**Work to complete:**
The entries are to be given back verbatim; no picture is to be copied.

(Beginning of Data extracts)

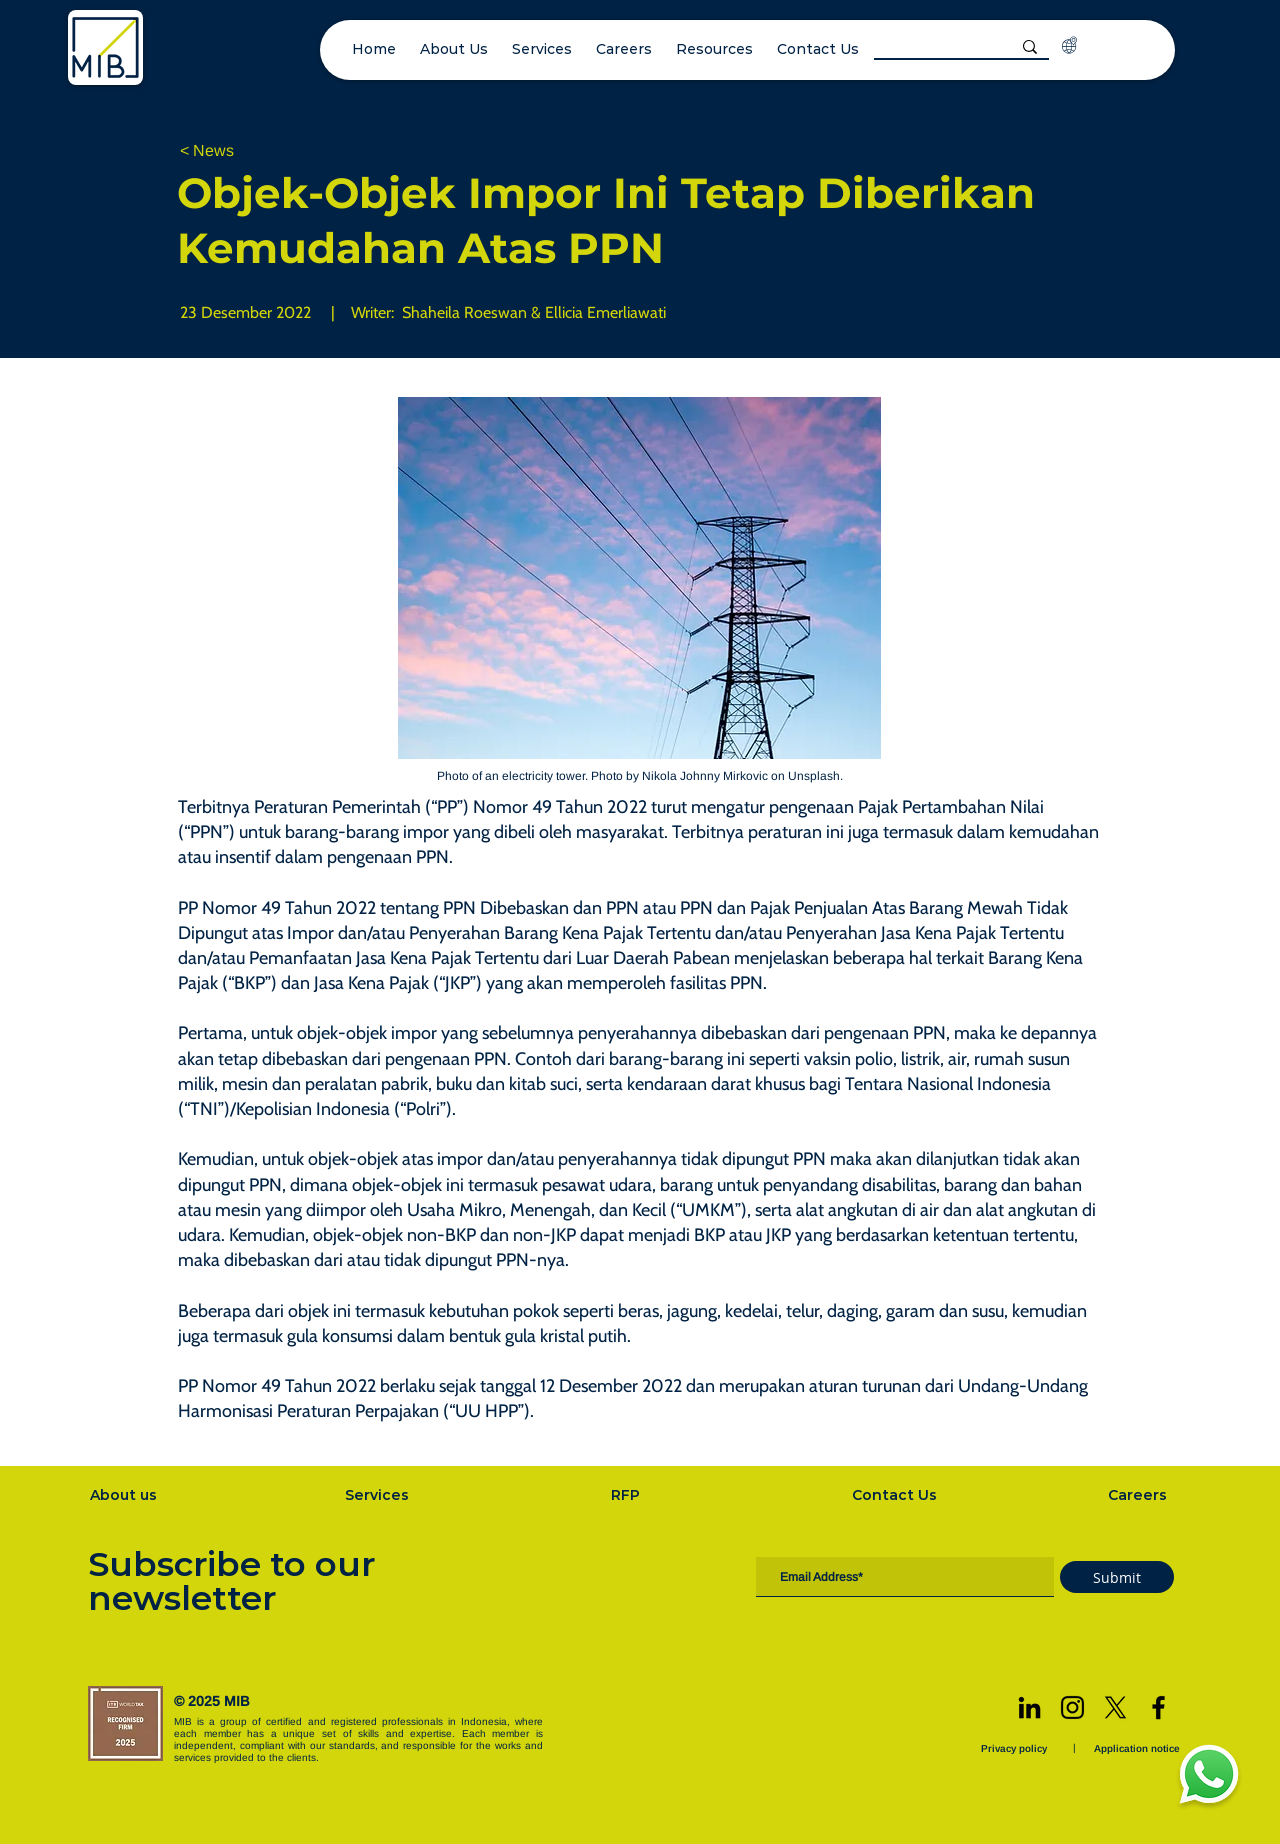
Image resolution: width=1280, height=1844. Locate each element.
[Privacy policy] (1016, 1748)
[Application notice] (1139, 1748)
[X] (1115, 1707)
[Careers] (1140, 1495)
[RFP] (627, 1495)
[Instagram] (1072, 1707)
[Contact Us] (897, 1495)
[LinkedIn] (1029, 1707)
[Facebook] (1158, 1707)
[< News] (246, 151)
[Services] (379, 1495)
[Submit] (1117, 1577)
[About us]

(End of Data extracts)

**Response to the task:**
Image resolution: width=1280, height=1844. Locate each element.
[Privacy policy] (1016, 1748)
[Application notice] (1139, 1748)
[X] (1115, 1707)
[Careers] (1140, 1495)
[RFP] (627, 1495)
[Instagram] (1072, 1707)
[Contact Us] (897, 1495)
[LinkedIn] (1029, 1707)
[Facebook] (1158, 1707)
[< News] (246, 151)
[Services] (379, 1495)
[Submit] (1117, 1577)
[About us]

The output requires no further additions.